*What needs to be done:* Make an exact copy of all the entries below, with the pictures left out.
:: Given data
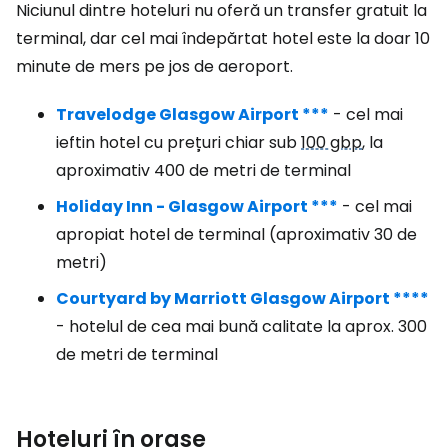
Niciunul dintre hoteluri nu oferă un transfer gratuit la
terminal, dar cel mai îndepărtat hotel este la doar 10
minute de mers pe jos de aeroport.
Travelodge Glasgow Airport ***
- cel mai
ieftin hotel cu prețuri chiar sub
100 gbp
, la
aproximativ 400 de metri de terminal
Holiday Inn - Glasgow Airport ***
- cel mai
apropiat hotel de terminal (aproximativ 30 de
metri)
Courtyard by Marriott Glasgow Airport ****
- hotelul de cea mai bună calitate la aprox. 300
de metri de terminal
Hoteluri în orașe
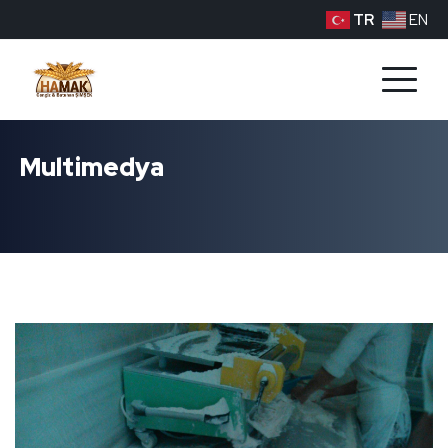
TR
EN
Multimedya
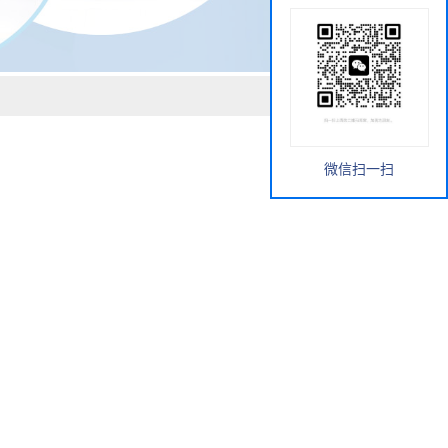
微信扫一扫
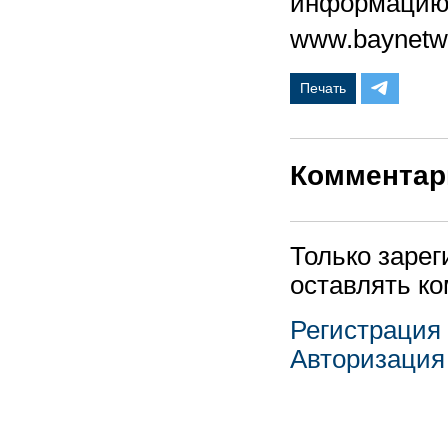
информацию 
www.baynetwo
Печать
Комментар
Только заре
оставлять к
Регистрация
Авторизация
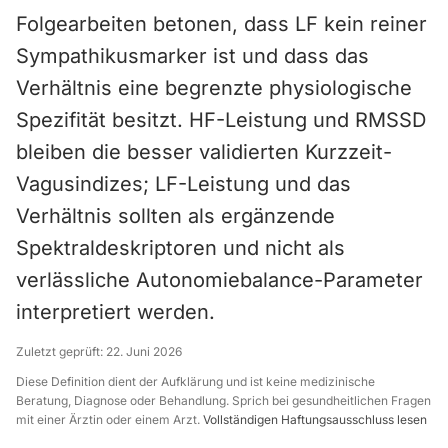
Folgearbeiten betonen, dass LF kein reiner
Sympathikusmarker ist und dass das
Verhältnis eine begrenzte physiologische
Spezifität besitzt. HF-Leistung und RMSSD
bleiben die besser validierten Kurzzeit-
Vagusindizes; LF-Leistung und das
Verhältnis sollten als ergänzende
Spektraldeskriptoren und nicht als
verlässliche Autonomiebalance-Parameter
interpretiert werden.
Zuletzt geprüft:
22. Juni 2026
Diese Definition dient der Aufklärung und ist keine medizinische
Beratung, Diagnose oder Behandlung. Sprich bei gesundheitlichen Fragen
mit einer Ärztin oder einem Arzt.
Vollständigen Haftungsausschluss lesen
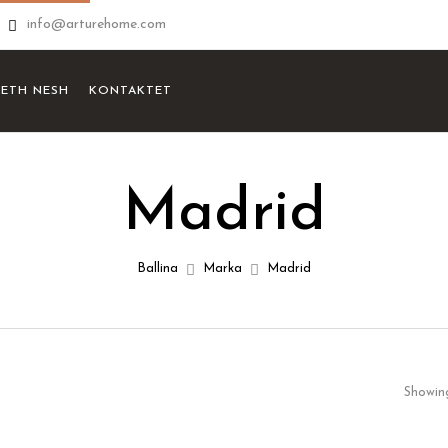
info@arturehome.com
RETH NESH
KONTAKTET
Madrid
Ballina
Marka
Madrid
Showing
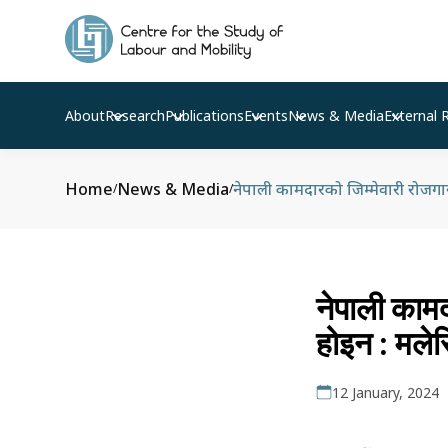
About
Research
Publications
Events
News & Media
External 
Home
News & Media
नेपाली कामदारको जिम्मेवारी रोजगारद
/
/
नेपाली कामद
होइन : मले
12 January, 2024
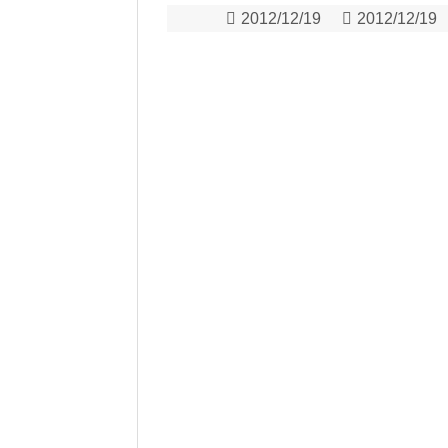
2012/12/19
2012/12/19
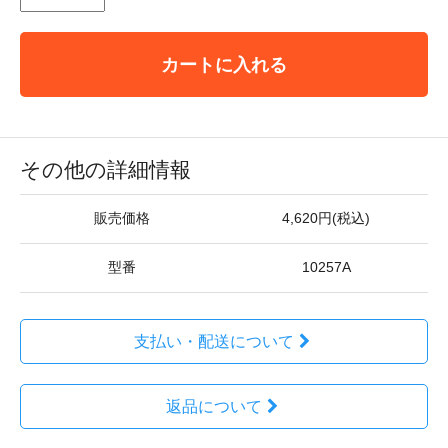
カートに入れる
その他の詳細情報
販売価格
4,620円(税込)
型番
10257A
支払い・配送について
返品について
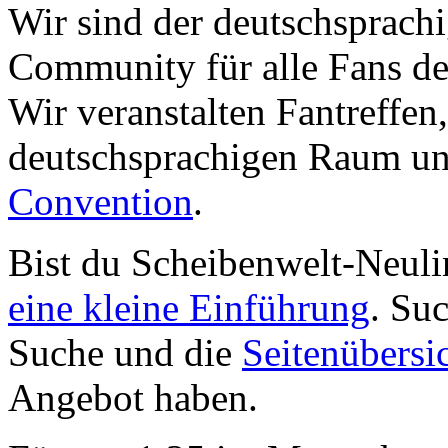
Wir sind der deutschsprachi
Community für alle Fans de
Wir veranstalten Fantreffen
deutschsprachigen Raum un
Convention
.
Bist du Scheibenwelt-Neuli
eine kleine Einführung
. Su
Suche und die
Seitenübersi
Angebot haben.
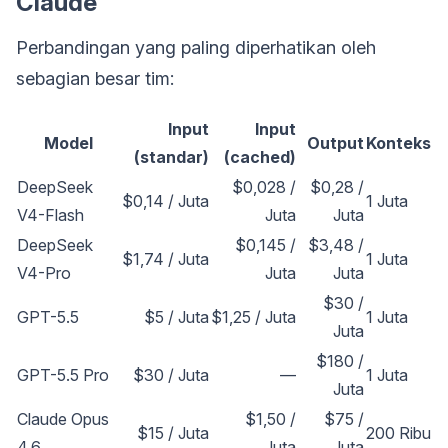
Claude
Perbandingan yang paling diperhatikan oleh
sebagian besar tim:
Input
Input
Model
Output
Konteks
(standar)
(cached)
DeepSeek
$0,028 /
$0,28 /
$0,14 / Juta
1 Juta
V4-Flash
Juta
Juta
DeepSeek
$0,145 /
$3,48 /
$1,74 / Juta
1 Juta
V4-Pro
Juta
Juta
$30 /
GPT-5.5
$5 / Juta
$1,25 / Juta
1 Juta
Juta
$180 /
GPT-5.5 Pro
$30 / Juta
—
1 Juta
Juta
Claude Opus
$1,50 /
$75 /
$15 / Juta
200 Ribu
4.6
Juta
Juta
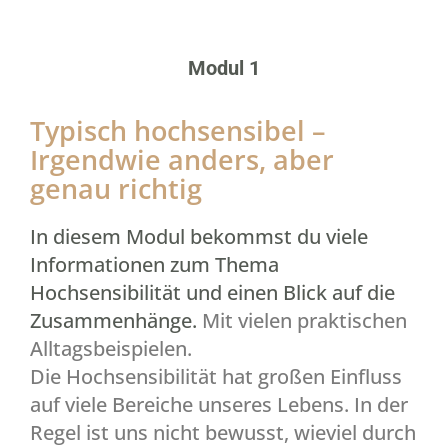
Modul 1
Typisch hochsensibel –
Irgendwie anders, aber
genau richtig
In diesem Modul bekommst du viele
Informationen zum Thema
Hochsensibilität und einen Blick auf die
Zusammenhänge.
Mit vielen praktischen
Alltagsbeispielen.
Die Hochsensibilität hat großen Einfluss
auf viele Bereiche unseres Lebens. In der
Regel ist uns nicht bewusst, wieviel durch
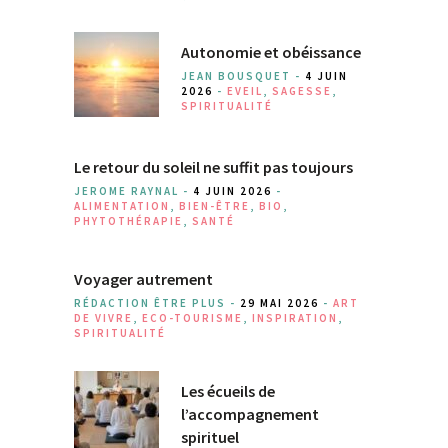
Autonomie et obéissance
JEAN BOUSQUET -
4 JUIN
2026
-
EVEIL
,
SAGESSE
,
SPIRITUALITÉ
Le retour du soleil ne suffit pas toujours
JEROME RAYNAL -
4 JUIN 2026
-
ALIMENTATION
,
BIEN-ÊTRE
,
BIO
,
PHYTOTHÉRAPIE
,
SANTÉ
Voyager autrement
RÉDACTION ÊTRE PLUS -
29 MAI 2026
-
ART
DE VIVRE
,
ECO-TOURISME
,
INSPIRATION
,
SPIRITUALITÉ
Les écueils de
l’accompagnement
spirituel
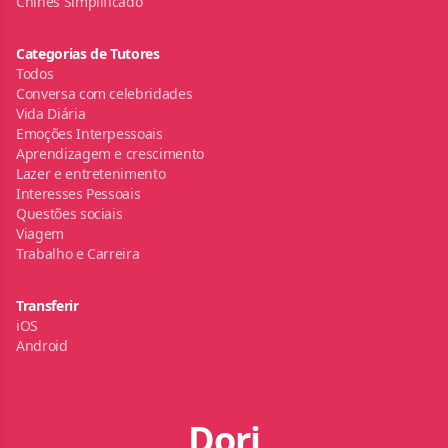
Chinês Simplificado
Categorias de Tutores
Todos
Conversa com celebridades
Vida Diária
Emoções Interpessoais
Aprendizagem e crescimento
Lazer e entretenimento
Interesses Pessoais
Questões sociais
Viagem
Trabalho e Carreira
Transferir
iOS
Android
Dori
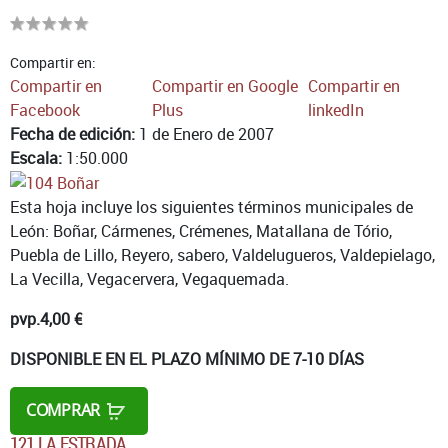
Compartir en:
Compartir en
Compartir en Google
Compartir en
Facebook
Plus
linkedIn
Fecha de edición:
1 de Enero de 2007
Escala:
1:50.000
Esta hoja incluye los siguientes términos municipales de
León: Boñar, Cármenes, Crémenes, Matallana de Tório,
Puebla de Lillo, Reyero, sabero, Valdelugueros, Valdepielago,
La Vecilla, Vegacervera, Vegaquemada.
pvp.
4,00 €
DISPONIBLE EN EL PLAZO MÍNIMO DE 7-10 DÍAS
COMPRAR
121 LA ESTRADA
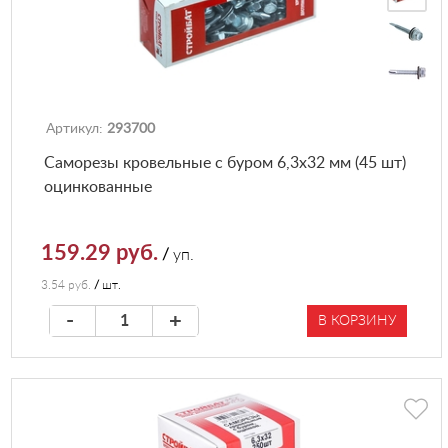
Артикул:
293700
Саморезы кровельные с буром 6,3х32 мм (45 шт)
оцинкованные
159.29 руб.
/
уп.
3.54 руб.
/
шт.
-
+
В КОРЗИНУ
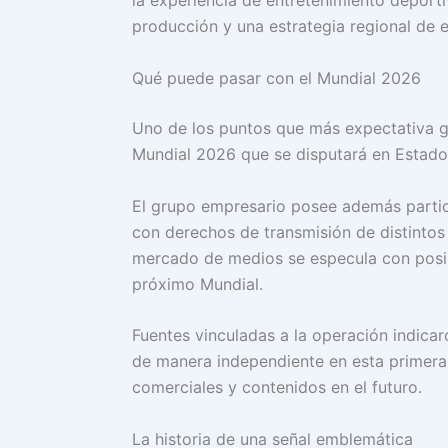
la experiencia de entretenimiento deport
producción y una estrategia regional de 
Qué puede pasar con el Mundial 2026
Uno de los puntos que más expectativa ge
Mundial 2026 que se disputará en Estad
El grupo empresario posee además partic
con derechos de transmisión de distintos 
mercado de medios se especula con posib
próximo Mundial.
Fuentes vinculadas a la operación indic
de manera independiente en esta primera
comerciales y contenidos en el futuro.
La historia de una señal emblemática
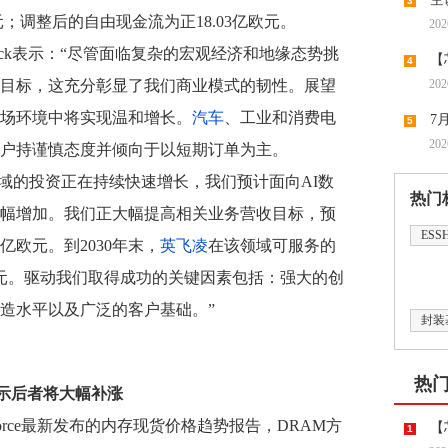
3
元；调整后的自由现金流为正18.03亿欧元。
202
nebeck表示：“尽管面临复杂的宏观经济和地缘态势挑
【
4
预期目标，这充分彰显了我们商业模式的韧性。展望
202
领涨，
市场环境中将实现温和增长。
汽车
、工业和消费电
7
5
202
户持谨慎态度并倾向于以短期订单为主。
潮带向
域的投资正在持续快速增长，我们预计面向AI数
热门
幅增加。我们正大幅提高相关业务营收目标，预
ESS
亿欧元。到2030年末，
英飞凌
在该领域可服务的
欧元。驱动我们取得成功的关键因素包括：强大的创
造水平以及广泛的客户基础。”
封装
热
示后者将大幅补涨
Force最新发布的内存现货价格趋势报告，DRAM方
【
1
::::
*Written solution:*
Niciunul dintre hoteluri nu oferă un transfer gratuit la
terminal, dar cel mai îndepărtat hotel este la doar 10
minute de mers pe jos de aeroport.
Travelodge Glasgow Airport ***
- cel mai
ieftin hotel cu prețuri chiar sub
100 gbp
, la
aproximativ 400 de metri de terminal
Holiday Inn - Glasgow Airport ***
- cel mai
apropiat hotel de terminal (aproximativ 30 de
metri)
Courtyard by Marriott Glasgow Airport ****
- hotelul de cea mai bună calitate la aprox. 300
de metri de terminal
Hoteluri în orașe
TR
EN
Multimedya
微信扫一扫
информацию 
www.baynetwo
Печать
Комментар
Только заре
оставлять к
Регистрация
Авторизация
Folgearbeiten betonen, dass LF kein reiner
Sympathikusmarker ist und dass das
Verhältnis eine begrenzte physiologische
Spezifität besitzt. HF-Leistung und RMSSD
bleiben die besser validierten Kurzzeit-
Vagusindizes; LF-Leistung und das
Verhältnis sollten als ergänzende
Spektraldeskriptoren und nicht als
verlässliche Autonomiebalance-Parameter
interpretiert werden.
Zuletzt geprüft:
22. Juni 2026
Diese Definition dient der Aufklärung und ist keine medizinische
Beratung, Diagnose oder Behandlung. Sprich bei gesundheitlichen Fragen
mit einer Ärztin oder einem Arzt.
Vollständigen Haftungsausschluss lesen
info@arturehome.com
RETH NESH
KONTAKTET
Madrid
Ballina
Marka
Madrid
Showing
About
Research
Publications
Events
News & Media
External 
Home
News & Media
नेपाली कामदारको जिम्मेवारी रोजगारद
/
/
नेपाली कामद
होइन : मले
12 January, 2024
2012/12/19
2012/12/19
カートに入れる
その他の詳細情報
販売価格
4,620円(税込)
型番
10257A
支払い・配送について
返品について
Wir sind der deutschsprachi
Community für alle Fans de
Wir veranstalten Fantreffen
deutschsprachigen Raum un
Convention
.
Bist du Scheibenwelt-Neuli
eine kleine Einführung
. Su
Suche und die
Seitenübersi
Angebot haben.
Claude
Perbandingan yang paling diperhatikan oleh
sebagian besar tim:
Input
Input
Model
Output
Konteks
(standar)
(cached)
DeepSeek
$0,028 /
$0,28 /
$0,14 / Juta
1 Juta
V4-Flash
Juta
Juta
DeepSeek
$0,145 /
$3,48 /
$1,74 / Juta
1 Juta
V4-Pro
Juta
Juta
$30 /
GPT-5.5
$5 / Juta
$1,25 / Juta
1 Juta
Juta
$180 /
GPT-5.5 Pro
$30 / Juta
—
1 Juta
Juta
Claude Opus
$1,50 /
$75 /
$15 / Juta
200 Ribu
4.6
Juta
Juta
Modul 1
Typisch hochsensibel –
Irgendwie anders, aber
genau richtig
In diesem Modul bekommst du viele
Informationen zum Thema
Hochsensibilität und einen Blick auf die
Zusammenhänge.
Mit vielen praktischen
Alltagsbeispielen.
Die Hochsensibilität hat großen Einfluss
auf viele Bereiche unseres Lebens. In der
Regel ist uns nicht bewusst, wieviel durch
Autonomie et obéissance
JEAN BOUSQUET -
4 JUIN
2026
-
EVEIL
,
SAGESSE
,
SPIRITUALITÉ
Le retour du soleil ne suffit pas toujours
JEROME RAYNAL -
4 JUIN 2026
-
ALIMENTATION
,
BIEN-ÊTRE
,
BIO
,
PHYTOTHÉRAPIE
,
SANTÉ
Voyager autrement
RÉDACTION ÊTRE PLUS -
29 MAI 2026
-
ART
DE VIVRE
,
ECO-TOURISME
,
INSPIRATION
,
SPIRITUALITÉ
Les écueils de
l’accompagnement
spirituel
Chinês Simplificado
Categorias de Tutores
Todos
Conversa com celebridades
Vida Diária
Emoções Interpessoais
Aprendizagem e crescimento
Lazer e entretenimento
Interesses Pessoais
Questões sociais
Viagem
Trabalho e Carreira
Transferir
iOS
Android
Dori
Compartir en:
Compartir en
Compartir en Google
Compartir en
Facebook
Plus
linkedIn
Fecha de edición:
1 de Enero de 2007
Escala:
1:50.000
Esta hoja incluye los siguientes términos municipales de
León: Boñar, Cármenes, Crémenes, Matallana de Tório,
Puebla de Lillo, Reyero, sabero, Valdelugueros, Valdepielago,
La Vecilla, Vegacervera, Vegaquemada.
pvp.
4,00 €
DISPONIBLE EN EL PLAZO MÍNIMO DE 7-10 DÍAS
COMPRAR
121 LA ESTRADA
Артикул:
293700
Саморезы кровельные с буром 6,3х32 мм (45 шт)
оцинкованные
159.29 руб.
/
уп.
3.54 руб.
/
шт.
-
+
В КОРЗИНУ
la experiencia de entretenimiento deport
producción y una estrategia regional de 
Qué puede pasar con el Mundial 2026
Uno de los puntos que más expectativa ge
Mundial 2026 que se disputará en Estad
El grupo empresario posee además partic
con derechos de transmisión de distintos 
mercado de medios se especula con posib
próximo Mundial.
Fuentes vinculadas a la operación indic
de manera independiente en esta primera
comerciales y contenidos en el futuro.
La historia de una señal emblemática
3
元；调整后的自由现金流为正18.03亿欧元。
202
nebeck表示：“尽管面临复杂的宏观经济和地缘态势挑
【
4
预期目标，这充分彰显了我们商业模式的韧性。展望
202
领涨，
市场环境中将实现温和增长。
汽车
、工业和消费电
7
5
202
户持谨慎态度并倾向于以短期订单为主。
潮带向
域的投资正在持续快速增长，我们预计面向AI数
热门
幅增加。我们正大幅提高相关业务营收目标，预
ESS
亿欧元。到2030年末，
英飞凌
在该领域可服务的
欧元。驱动我们取得成功的关键因素包括：强大的创
造水平以及广泛的客户基础。”
封装
热
示后者将大幅补涨
Force最新发布的内存现货价格趋势报告，DRAM方
【
1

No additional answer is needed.